Assumez votre décision jusqu’au bout, avec courage, détermination et responsabilité, en expliquant les raisons de votre choix aux collaborateurs licenciés, lors de rencontres formelles ou informelles. Clarifiez également les motivations de votre décision auprès du reste des équipes, à la faveur de réunions d’information exceptionnelles. Attention : la loi interdit de prévenir directement les collaborateurs concernés tant qu’ils n’ont pas reçu à leur domicile un courrier en recommandé les informant de leur convocation à un entretien préalable en vue d’un éventuel licenciement. Courrier devant être expédié le jour de l’annonce publique, par les délégués du personnel, des licenciements. Au risque d’exposer inutilement les collaborateurs à une angoisse dévorante…
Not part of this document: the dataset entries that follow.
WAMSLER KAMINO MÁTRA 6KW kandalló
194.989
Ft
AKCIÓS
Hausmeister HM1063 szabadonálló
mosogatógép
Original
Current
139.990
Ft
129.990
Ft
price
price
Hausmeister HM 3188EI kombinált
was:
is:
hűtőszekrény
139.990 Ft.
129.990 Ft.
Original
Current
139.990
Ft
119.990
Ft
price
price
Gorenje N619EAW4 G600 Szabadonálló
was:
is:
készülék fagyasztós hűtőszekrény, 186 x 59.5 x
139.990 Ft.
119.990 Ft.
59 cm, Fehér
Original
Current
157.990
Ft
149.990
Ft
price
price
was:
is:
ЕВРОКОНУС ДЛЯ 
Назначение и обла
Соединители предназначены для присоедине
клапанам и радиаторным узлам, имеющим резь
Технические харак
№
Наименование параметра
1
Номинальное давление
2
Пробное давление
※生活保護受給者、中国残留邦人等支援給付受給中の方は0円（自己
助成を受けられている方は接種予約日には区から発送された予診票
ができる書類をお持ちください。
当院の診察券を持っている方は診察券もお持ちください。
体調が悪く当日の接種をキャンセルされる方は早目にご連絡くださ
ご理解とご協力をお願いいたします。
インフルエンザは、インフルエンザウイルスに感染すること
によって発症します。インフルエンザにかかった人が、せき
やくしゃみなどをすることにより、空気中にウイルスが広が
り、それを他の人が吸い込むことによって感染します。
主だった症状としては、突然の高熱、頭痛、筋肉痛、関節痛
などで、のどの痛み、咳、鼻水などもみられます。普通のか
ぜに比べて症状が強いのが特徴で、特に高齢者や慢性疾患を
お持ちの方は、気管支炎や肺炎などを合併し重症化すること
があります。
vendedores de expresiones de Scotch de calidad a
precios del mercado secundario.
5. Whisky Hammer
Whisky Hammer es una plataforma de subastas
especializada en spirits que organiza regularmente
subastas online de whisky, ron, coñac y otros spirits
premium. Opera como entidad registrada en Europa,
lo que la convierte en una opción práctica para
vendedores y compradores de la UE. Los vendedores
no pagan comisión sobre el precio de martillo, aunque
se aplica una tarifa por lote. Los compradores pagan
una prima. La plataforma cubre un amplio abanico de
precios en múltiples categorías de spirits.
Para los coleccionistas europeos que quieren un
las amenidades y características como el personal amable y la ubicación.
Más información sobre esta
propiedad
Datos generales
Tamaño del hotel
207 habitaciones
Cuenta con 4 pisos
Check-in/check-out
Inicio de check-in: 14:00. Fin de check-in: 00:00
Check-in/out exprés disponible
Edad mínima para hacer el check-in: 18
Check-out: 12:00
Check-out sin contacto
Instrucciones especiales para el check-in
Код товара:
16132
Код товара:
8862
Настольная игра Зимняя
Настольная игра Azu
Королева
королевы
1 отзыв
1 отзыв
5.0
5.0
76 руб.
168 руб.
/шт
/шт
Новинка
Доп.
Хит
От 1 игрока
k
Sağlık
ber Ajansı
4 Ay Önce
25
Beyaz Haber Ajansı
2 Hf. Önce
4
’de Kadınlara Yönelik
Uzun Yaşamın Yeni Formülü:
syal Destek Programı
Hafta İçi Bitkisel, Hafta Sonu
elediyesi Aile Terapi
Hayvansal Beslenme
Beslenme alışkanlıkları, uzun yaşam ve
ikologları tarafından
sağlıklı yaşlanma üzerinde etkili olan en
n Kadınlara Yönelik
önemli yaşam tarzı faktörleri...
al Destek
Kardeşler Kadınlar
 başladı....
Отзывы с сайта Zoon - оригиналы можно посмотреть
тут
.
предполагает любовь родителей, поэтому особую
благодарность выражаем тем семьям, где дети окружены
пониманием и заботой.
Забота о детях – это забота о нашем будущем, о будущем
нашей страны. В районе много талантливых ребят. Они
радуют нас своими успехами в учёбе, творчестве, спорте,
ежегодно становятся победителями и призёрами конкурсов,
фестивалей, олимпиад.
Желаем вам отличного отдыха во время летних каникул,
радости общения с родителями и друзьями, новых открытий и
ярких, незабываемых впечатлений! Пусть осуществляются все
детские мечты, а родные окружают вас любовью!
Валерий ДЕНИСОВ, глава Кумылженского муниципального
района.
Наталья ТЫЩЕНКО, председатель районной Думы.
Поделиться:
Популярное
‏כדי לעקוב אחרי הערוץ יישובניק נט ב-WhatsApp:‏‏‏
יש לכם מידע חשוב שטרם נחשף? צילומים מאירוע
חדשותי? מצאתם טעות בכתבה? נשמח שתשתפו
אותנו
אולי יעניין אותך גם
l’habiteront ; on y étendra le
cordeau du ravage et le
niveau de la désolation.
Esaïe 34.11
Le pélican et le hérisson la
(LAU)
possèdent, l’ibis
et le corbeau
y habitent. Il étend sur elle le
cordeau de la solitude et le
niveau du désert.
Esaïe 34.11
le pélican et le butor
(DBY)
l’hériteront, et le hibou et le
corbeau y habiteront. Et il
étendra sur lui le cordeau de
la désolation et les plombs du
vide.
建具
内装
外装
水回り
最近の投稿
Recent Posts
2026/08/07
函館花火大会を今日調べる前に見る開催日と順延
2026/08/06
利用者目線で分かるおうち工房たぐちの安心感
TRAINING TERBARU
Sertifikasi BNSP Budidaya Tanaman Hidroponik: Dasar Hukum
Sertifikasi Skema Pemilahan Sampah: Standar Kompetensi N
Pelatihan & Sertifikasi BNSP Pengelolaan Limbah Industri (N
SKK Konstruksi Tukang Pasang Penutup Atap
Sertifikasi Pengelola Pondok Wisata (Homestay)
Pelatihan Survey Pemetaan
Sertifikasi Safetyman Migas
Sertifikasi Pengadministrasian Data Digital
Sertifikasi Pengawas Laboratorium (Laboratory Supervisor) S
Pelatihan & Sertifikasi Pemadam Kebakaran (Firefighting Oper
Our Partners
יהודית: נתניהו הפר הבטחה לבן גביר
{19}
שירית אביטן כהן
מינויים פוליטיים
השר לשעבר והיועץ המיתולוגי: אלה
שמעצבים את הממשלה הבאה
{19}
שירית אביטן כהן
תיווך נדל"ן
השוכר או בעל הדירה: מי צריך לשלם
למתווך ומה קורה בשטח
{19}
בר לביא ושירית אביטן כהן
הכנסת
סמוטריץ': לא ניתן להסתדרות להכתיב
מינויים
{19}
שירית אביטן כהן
On oublie souvent qu’un licenciement n’a pas qu’un impact interne : il déconstruit aussi un ensemble de relations nouées avec des partenaires extérieurs à l’entreprise (clients, fournisseurs). C’est la raison pour laquelle vous devez préparer, en parallèle du plan de licenciement, un plan de communication et de continuité, ce dernier consistant à définir les modalités de poursuite de la mission (par exemple, qui reprend les tâches ? à quel rythme ? avec quels engagements ?). Vous pourrez ainsi annoncer le départ de vos collaborateurs sans provoquer de trop fortes inquiétudes chez vos partenaires externes et réduirez les risques de rumeurs négatives au sujet de l’entreprise. Il est souhaitable que vous introduisiez vous-même, de visu ou par téléphone, la personne qui reprendra en charge le dossier et explicitiez sans les dramatiser les raisons de ce changement organisationnel.
Alerte rouge !
Lorsqu’en mettant la touche finale à un plan de licenciement économique, vous avez la certitude qu’il ne sera pas suffisant et qu’il faudra procéder à de nouveaux licenciements quelques semaines plus tard.
À retenir
Même si en période de crise économique, la décision de licencier résulte de causes exogènes et répond à un besoin rationnel et légitime, elle n’en suscite pas moins un sentiment d’échec chez le dirigeant. L’emploi n’est pas une variable d’ajustement comme une autre : c’est l’ultime variable. L’impact psychologique, affectif, mais aussi organisationnel, peut être dévastateur pour le collectif de travail. Un licenciement ne se décide donc pas à la légère et doit impérativement être expliqué et resitué dans son contexte auprès des équipes.